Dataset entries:

■ ■ ■ ■ ■ ■ ■

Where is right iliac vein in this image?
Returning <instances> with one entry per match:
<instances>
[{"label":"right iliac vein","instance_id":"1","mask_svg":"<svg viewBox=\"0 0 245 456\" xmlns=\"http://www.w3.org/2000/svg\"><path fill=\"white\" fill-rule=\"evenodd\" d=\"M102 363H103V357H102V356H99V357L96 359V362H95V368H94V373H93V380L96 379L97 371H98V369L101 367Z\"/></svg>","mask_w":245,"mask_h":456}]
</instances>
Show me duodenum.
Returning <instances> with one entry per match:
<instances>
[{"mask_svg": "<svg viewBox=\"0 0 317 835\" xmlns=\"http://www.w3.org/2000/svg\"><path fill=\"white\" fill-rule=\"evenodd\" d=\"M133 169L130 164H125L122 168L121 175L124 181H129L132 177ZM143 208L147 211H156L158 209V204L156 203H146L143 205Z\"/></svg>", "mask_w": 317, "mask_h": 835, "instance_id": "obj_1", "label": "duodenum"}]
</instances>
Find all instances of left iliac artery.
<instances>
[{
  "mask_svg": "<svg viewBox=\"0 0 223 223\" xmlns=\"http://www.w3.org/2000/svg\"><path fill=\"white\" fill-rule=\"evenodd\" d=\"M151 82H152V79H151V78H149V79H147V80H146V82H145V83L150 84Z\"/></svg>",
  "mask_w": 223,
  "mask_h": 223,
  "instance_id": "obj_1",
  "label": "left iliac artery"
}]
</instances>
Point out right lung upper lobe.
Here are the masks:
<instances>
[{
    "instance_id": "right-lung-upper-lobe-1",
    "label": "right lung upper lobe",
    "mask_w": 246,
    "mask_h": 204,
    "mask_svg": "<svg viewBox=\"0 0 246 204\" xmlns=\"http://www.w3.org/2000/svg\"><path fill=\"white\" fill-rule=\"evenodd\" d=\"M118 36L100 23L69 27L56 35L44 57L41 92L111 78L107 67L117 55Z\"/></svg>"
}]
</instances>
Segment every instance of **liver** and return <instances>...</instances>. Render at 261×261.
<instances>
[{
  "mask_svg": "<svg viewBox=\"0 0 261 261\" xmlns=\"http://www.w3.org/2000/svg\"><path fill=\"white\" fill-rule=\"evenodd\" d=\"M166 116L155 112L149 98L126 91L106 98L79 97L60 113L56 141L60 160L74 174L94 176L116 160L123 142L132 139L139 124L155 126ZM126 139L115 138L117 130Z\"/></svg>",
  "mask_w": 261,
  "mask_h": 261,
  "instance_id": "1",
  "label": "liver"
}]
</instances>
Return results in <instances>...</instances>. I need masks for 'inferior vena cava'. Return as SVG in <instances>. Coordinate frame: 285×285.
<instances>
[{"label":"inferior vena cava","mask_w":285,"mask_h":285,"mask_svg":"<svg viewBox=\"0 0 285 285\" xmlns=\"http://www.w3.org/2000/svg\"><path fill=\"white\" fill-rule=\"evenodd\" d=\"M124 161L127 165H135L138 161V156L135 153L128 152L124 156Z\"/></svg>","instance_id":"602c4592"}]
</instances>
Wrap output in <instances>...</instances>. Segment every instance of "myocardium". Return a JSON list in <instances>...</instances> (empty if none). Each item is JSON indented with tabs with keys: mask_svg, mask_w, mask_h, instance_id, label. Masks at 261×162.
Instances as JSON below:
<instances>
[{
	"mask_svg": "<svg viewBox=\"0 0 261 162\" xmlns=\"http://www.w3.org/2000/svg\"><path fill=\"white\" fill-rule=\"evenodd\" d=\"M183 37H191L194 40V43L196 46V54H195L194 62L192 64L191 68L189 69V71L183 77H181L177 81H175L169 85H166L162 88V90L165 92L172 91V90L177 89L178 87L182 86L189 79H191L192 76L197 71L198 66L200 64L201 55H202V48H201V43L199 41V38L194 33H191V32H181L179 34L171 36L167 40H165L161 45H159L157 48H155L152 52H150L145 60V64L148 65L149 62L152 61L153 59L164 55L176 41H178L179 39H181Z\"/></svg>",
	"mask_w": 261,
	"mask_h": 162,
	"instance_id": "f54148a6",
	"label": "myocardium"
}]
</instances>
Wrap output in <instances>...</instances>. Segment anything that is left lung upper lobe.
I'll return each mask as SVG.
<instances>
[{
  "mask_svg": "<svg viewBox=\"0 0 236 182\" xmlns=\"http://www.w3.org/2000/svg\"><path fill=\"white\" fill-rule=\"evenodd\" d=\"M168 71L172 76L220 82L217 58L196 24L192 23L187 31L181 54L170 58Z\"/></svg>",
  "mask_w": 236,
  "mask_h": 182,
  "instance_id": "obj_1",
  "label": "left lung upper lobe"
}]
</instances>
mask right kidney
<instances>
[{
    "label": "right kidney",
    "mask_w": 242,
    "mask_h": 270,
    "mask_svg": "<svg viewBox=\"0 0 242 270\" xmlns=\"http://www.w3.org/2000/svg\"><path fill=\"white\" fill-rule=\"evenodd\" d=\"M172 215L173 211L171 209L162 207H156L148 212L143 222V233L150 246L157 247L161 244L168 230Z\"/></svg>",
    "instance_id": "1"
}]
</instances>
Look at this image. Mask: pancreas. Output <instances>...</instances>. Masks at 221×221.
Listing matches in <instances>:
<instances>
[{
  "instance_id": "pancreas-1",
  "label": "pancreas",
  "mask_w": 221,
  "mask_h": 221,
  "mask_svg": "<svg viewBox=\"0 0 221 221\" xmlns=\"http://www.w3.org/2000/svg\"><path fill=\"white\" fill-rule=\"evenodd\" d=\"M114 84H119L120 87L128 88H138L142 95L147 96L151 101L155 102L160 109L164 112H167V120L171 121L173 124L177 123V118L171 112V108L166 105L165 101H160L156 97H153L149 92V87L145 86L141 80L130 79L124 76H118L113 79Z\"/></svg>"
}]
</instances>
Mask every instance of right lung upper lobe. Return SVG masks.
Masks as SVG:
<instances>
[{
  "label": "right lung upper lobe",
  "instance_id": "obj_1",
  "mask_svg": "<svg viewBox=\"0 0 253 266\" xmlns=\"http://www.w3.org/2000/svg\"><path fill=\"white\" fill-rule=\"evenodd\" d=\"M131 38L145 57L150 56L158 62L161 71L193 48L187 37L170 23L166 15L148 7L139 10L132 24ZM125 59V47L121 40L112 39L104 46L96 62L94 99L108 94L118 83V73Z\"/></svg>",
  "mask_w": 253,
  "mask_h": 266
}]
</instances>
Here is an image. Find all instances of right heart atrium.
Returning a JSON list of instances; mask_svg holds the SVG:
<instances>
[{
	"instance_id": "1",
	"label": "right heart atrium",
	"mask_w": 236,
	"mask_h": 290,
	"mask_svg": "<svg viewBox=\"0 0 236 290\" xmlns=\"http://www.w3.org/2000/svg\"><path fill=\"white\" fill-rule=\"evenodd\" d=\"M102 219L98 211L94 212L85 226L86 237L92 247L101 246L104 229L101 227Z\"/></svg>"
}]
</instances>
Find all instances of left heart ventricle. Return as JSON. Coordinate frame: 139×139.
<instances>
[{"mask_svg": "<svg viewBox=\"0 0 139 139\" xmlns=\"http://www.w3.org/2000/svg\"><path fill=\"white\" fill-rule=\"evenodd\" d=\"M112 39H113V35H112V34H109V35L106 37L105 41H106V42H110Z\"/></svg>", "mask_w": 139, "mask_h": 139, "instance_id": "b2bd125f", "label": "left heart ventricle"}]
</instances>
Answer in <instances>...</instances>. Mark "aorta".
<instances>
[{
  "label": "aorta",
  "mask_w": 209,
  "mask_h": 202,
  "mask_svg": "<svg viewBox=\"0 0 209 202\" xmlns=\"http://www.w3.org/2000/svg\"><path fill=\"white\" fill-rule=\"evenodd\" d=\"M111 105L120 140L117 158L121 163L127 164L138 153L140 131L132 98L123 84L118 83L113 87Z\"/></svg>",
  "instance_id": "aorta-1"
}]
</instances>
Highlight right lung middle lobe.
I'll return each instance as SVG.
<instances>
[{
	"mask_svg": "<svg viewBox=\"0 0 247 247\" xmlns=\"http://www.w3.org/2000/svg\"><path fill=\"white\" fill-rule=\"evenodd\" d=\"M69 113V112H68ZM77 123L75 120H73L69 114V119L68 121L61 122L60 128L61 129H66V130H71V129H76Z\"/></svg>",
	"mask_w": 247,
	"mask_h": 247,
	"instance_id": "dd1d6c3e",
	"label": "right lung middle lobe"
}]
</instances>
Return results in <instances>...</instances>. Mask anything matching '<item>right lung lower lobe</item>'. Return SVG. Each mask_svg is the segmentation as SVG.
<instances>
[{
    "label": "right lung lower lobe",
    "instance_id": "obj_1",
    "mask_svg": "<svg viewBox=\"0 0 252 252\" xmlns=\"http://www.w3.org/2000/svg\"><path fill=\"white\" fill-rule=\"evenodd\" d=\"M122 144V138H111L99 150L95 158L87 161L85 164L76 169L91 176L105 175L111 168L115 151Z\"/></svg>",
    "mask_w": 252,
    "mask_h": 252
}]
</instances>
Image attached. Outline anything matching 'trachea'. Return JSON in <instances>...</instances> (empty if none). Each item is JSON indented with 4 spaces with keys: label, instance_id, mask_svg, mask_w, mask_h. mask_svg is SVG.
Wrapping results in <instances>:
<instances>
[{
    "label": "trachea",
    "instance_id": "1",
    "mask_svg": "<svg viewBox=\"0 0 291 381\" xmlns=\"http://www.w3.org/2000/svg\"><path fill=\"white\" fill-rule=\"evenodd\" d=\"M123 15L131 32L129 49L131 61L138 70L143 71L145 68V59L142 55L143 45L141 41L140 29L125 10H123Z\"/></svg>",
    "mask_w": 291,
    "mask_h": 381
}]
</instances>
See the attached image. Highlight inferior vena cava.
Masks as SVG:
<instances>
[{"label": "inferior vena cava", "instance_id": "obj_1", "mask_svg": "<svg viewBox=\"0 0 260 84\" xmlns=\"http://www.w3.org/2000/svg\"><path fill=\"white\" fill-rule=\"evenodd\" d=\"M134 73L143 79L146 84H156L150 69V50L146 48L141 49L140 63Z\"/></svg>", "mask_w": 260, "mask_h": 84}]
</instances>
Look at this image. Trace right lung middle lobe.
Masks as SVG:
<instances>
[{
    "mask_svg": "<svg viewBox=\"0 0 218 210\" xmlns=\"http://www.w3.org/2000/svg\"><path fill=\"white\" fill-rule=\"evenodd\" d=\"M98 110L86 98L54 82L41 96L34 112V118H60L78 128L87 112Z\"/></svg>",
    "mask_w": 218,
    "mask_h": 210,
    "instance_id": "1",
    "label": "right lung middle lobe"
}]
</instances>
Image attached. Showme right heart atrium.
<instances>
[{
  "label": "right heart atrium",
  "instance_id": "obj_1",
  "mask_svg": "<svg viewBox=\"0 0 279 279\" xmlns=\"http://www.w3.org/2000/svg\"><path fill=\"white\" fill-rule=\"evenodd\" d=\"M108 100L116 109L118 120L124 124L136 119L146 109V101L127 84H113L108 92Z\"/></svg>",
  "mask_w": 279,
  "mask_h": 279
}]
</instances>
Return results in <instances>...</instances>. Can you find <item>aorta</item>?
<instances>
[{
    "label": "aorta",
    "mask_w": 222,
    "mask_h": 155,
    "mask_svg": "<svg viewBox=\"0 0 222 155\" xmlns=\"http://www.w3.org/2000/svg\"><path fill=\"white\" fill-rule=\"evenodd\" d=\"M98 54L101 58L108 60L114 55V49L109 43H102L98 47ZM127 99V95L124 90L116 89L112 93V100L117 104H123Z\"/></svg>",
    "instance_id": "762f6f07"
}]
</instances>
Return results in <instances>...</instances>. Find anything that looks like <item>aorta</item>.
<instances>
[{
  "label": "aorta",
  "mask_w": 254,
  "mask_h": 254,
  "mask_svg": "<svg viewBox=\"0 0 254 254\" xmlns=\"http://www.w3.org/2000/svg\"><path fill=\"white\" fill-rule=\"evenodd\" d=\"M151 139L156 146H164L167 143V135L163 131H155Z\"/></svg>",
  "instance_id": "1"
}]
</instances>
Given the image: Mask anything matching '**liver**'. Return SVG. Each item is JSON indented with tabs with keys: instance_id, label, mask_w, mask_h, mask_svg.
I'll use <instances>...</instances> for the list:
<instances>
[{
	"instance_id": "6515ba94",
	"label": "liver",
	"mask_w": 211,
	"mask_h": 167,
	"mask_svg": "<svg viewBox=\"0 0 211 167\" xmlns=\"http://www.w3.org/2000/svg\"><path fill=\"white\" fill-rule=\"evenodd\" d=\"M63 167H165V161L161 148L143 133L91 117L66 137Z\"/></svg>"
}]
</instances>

■ ■ ■ ■ ■ ■ ■

§ **What to work on**:
Please retype, without any change, the line containing "Look at this image. Trace" and every line after it to the end of the entries above, and only those.

§ **Finished exercise**:
Look at this image. Trace right lung middle lobe.
Masks as SVG:
<instances>
[{
    "mask_svg": "<svg viewBox=\"0 0 218 210\" xmlns=\"http://www.w3.org/2000/svg\"><path fill=\"white\" fill-rule=\"evenodd\" d=\"M98 110L86 98L54 82L41 96L34 112V118H60L78 128L87 112Z\"/></svg>",
    "mask_w": 218,
    "mask_h": 210,
    "instance_id": "1",
    "label": "right lung middle lobe"
}]
</instances>
Image attached. Showme right heart atrium.
<instances>
[{
  "label": "right heart atrium",
  "instance_id": "obj_1",
  "mask_svg": "<svg viewBox=\"0 0 279 279\" xmlns=\"http://www.w3.org/2000/svg\"><path fill=\"white\" fill-rule=\"evenodd\" d=\"M108 100L116 109L118 120L124 124L136 119L146 109V101L127 84H113L108 92Z\"/></svg>",
  "mask_w": 279,
  "mask_h": 279
}]
</instances>
Return results in <instances>...</instances>. Can you find <item>aorta</item>?
<instances>
[{
    "label": "aorta",
    "mask_w": 222,
    "mask_h": 155,
    "mask_svg": "<svg viewBox=\"0 0 222 155\" xmlns=\"http://www.w3.org/2000/svg\"><path fill=\"white\" fill-rule=\"evenodd\" d=\"M98 54L101 58L108 60L114 55V49L109 43H102L98 47ZM127 99V95L124 90L116 89L112 93V100L117 104H123Z\"/></svg>",
    "instance_id": "762f6f07"
}]
</instances>
Return results in <instances>...</instances>. Find anything that looks like <item>aorta</item>.
<instances>
[{
  "label": "aorta",
  "mask_w": 254,
  "mask_h": 254,
  "mask_svg": "<svg viewBox=\"0 0 254 254\" xmlns=\"http://www.w3.org/2000/svg\"><path fill=\"white\" fill-rule=\"evenodd\" d=\"M151 139L156 146H164L167 143V135L163 131H155Z\"/></svg>",
  "instance_id": "1"
}]
</instances>
Given the image: Mask anything matching '**liver**'. Return SVG. Each item is JSON indented with tabs with keys: instance_id, label, mask_w, mask_h, mask_svg.
I'll use <instances>...</instances> for the list:
<instances>
[{
	"instance_id": "6515ba94",
	"label": "liver",
	"mask_w": 211,
	"mask_h": 167,
	"mask_svg": "<svg viewBox=\"0 0 211 167\" xmlns=\"http://www.w3.org/2000/svg\"><path fill=\"white\" fill-rule=\"evenodd\" d=\"M63 167H165V161L161 148L143 133L91 117L66 137Z\"/></svg>"
}]
</instances>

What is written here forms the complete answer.